In recent years there has finally been a wave of support for ideas that we could call progressives. Almost all candidates of the Democratic Party to the next presidential election believe in them. 70% of Americans support the rise in the minimum wage, despite which their federal implementation has not obtained the green light in Congress. Yes, it has been achieved, however, in Los Angeles, New York, and Seattle with the consequent triumph for democracy. The message is that, with a Congress broken mainly by the Tea Party’s performance, the only way to expand the limits of that is on a local scale.
In La, gran breach a reiterates that the 1% of individuals who amass 99% of capital would also live better in more egalitarian societies. What is your strongest argument to convince them?
The first thing they should do is take their jet and go to some of the Latin American countries where the inequalities are acuter and observe their peers living in fortified urbanizations and taken by private security teams, with the lives of their children in daily danger on my way to school. Would they want these bunker communities for them? Many economic and political studies have coincided in pointing out that the degree of violence in a society increases in parallel with the degree of its inequality. In the United States we have witnessed that if this collides in turn with the racial conflict, revolts like those of Ferguson or Baltimore are unleashed. But we must not imagine such extremes to wish that inequalities diminish. The simple fact that they exist is an affront to democracy.
How did you avoid the puffiness that the Nobel could have caused?
You usually receive the Nobel Prize in Economics when your ideas have long exerted a strong influence, so, fortunately, you do not suddenly become a spoiled adult. My postulates had been taught in the universities for a long time, so it was not as if things suffered a big change overnight. In addition, we economists love to discuss, so being decorated in Stockholm is not a guarantee that your colleagues will listen to you more.
“For my ideas
I’m inspired by biology,
epidemiology, in how diseases are dispersed, in the visual arts … “
Where do you find inspiration for your economic ideas?
Exploring other scientific fields, such as biology. Epidemiology, for example, has thoroughly studied the spread of contagious diseases, and it is very stimulating to study the extent to which economic crises follow similar or divergent patterns. Also, the visual arts have helped me to go in search of different readings and impressions. It has inspired me in a special way to see how the same pictorial theme has been interpreted in very varied ways by artists.

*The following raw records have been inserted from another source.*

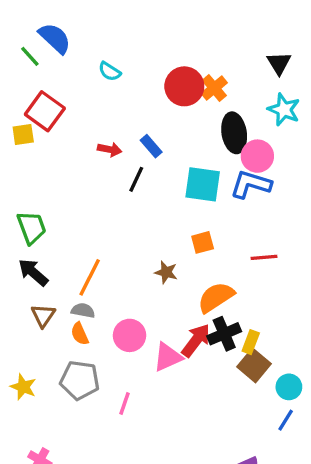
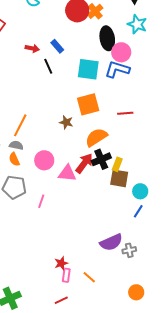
black line: (136, 179) -> (48, 66), turned -49
orange square: (203, 242) -> (88, 104), size x1.6
pink triangle: (168, 357) -> (67, 173), turned 30
brown square: (254, 365) -> (119, 178), turned -30

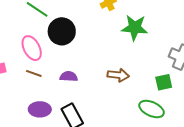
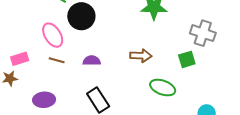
purple ellipse: (40, 109) -> (44, 100), moved
green ellipse: (152, 109) -> (163, 88), moved

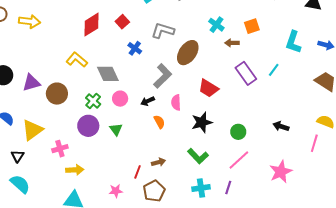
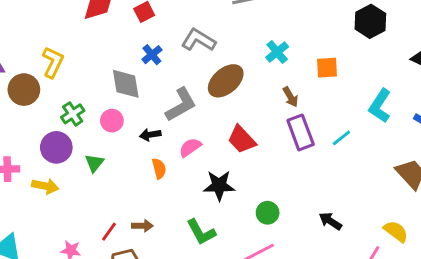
brown arrow: (232, 43) -> (290, 97), moved, turned -136
yellow L-shape: (77, 60) -> (53, 62), moved, turned 60
gray diamond: (108, 74) -> (126, 84), moved
pink semicircle: (176, 102) -> (190, 147), turned 42
yellow arrow: (75, 170) -> (45, 186), moved

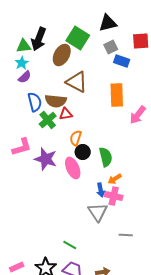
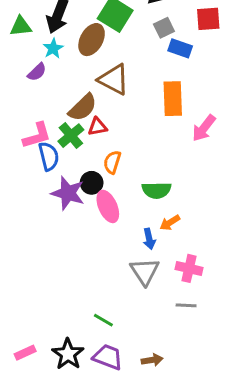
green triangle: (24, 46) -> (21, 26), moved
cyan star: (22, 63) -> (53, 48), moved
brown semicircle: (56, 101) -> (83, 107), turned -50
blue semicircle: (35, 102) -> (49, 156), moved
pink L-shape: (22, 147) -> (37, 136), moved
black circle: (83, 152) -> (92, 183), moved
green semicircle: (106, 157) -> (157, 190), turned 102
pink cross: (114, 196) -> (189, 268), moved

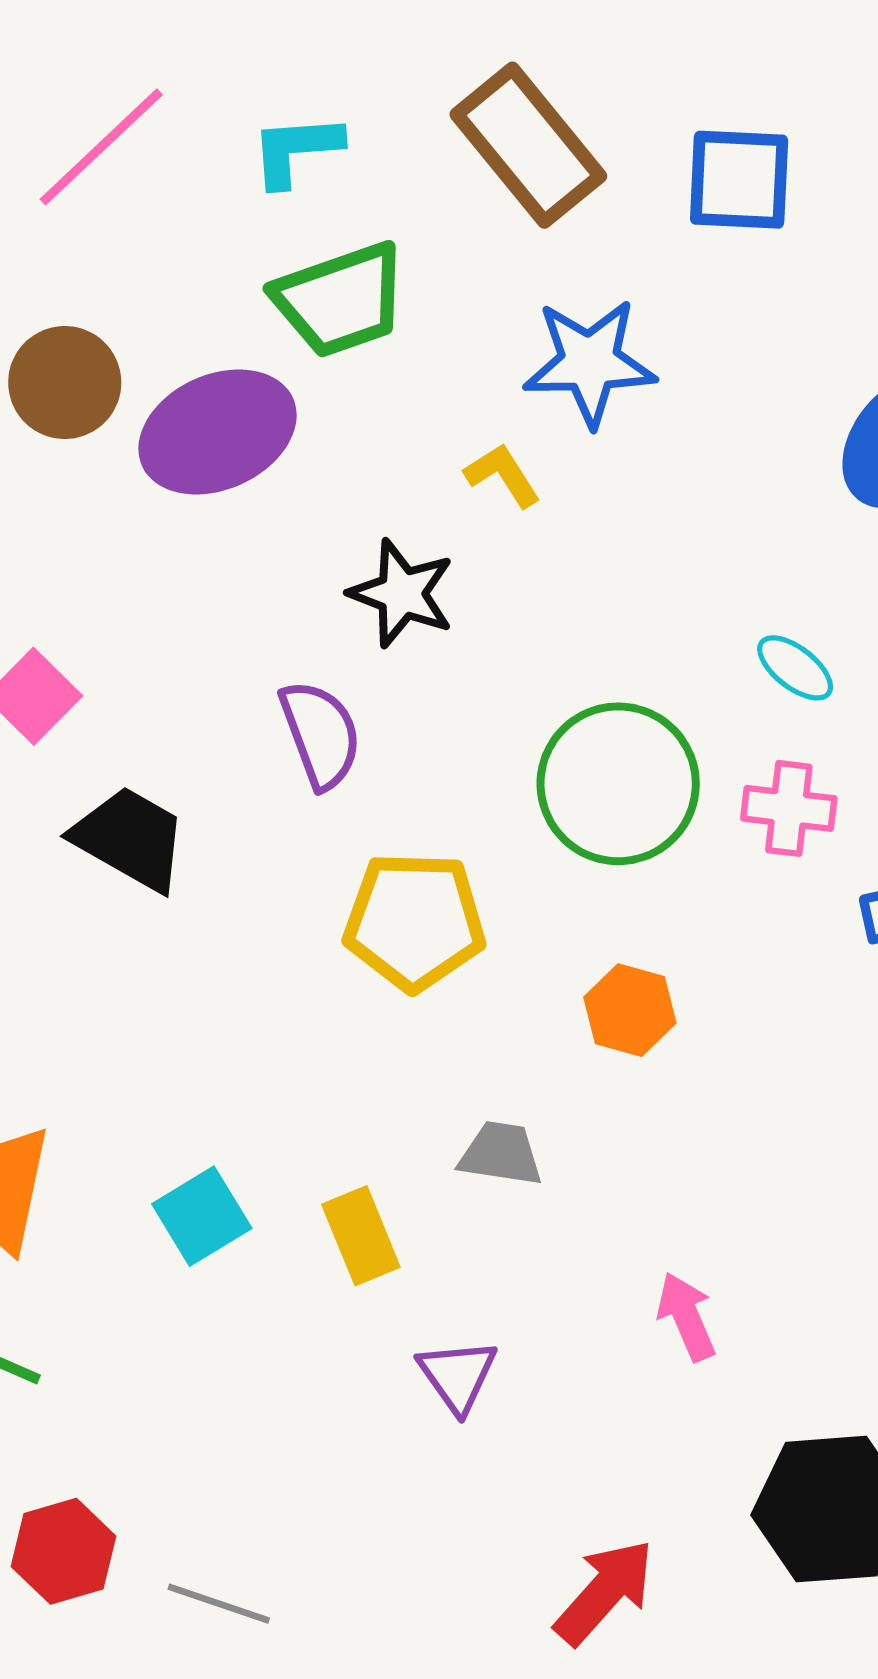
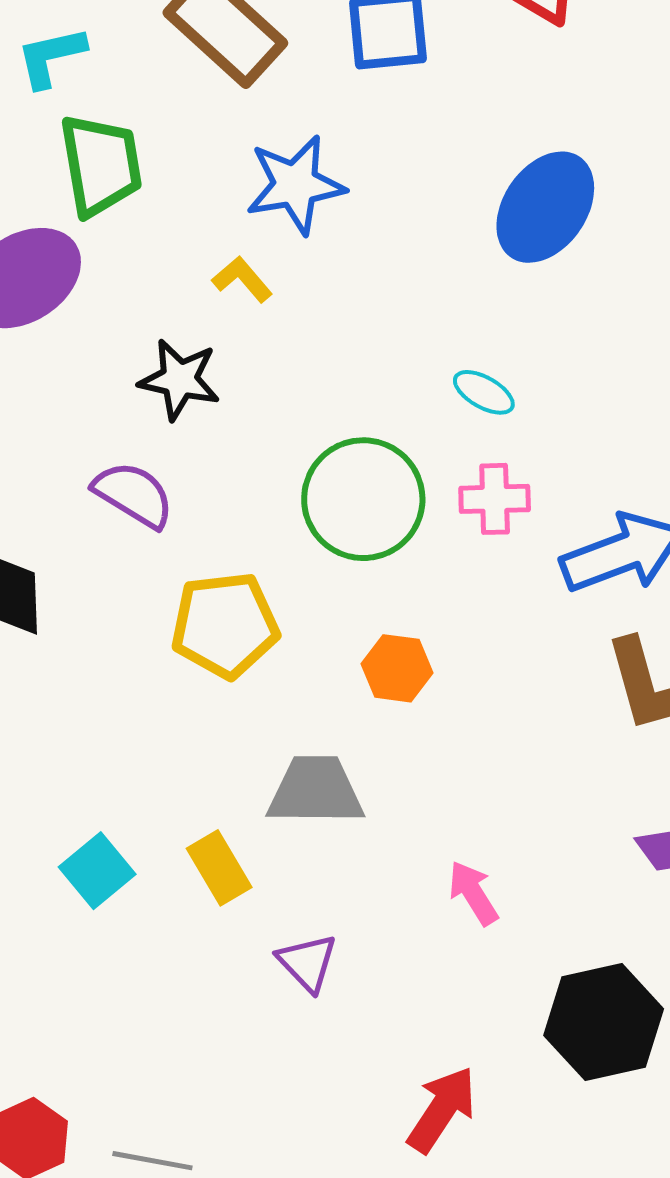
green trapezoid: (340, 300) -> (101, 165), turned -72
purple semicircle: (320, 734) -> (134, 495), turned -30
gray trapezoid: (501, 1154) -> (316, 791), size x1.5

This year he turns 50 as a university professor. What have been the guides that have governed their teaching?
One of the factors that I have emphasized the most has been in critical thinking, I have aspired that my students think for themselves. They should take the standard models and find out what went wrong, question everything they are taught. The second thing they must internalize is that economics does not work in the same way as physics: if in physics we handle the wrong formula, atoms will not behave badly, but if we do the same in the field of economics, we can generate instability and inequality . Consequently, responsibility rests on their shoulders and therefore they have to reflect on the social consequences of their work. Last but not least, I have tried to motivate them and help them grow as people.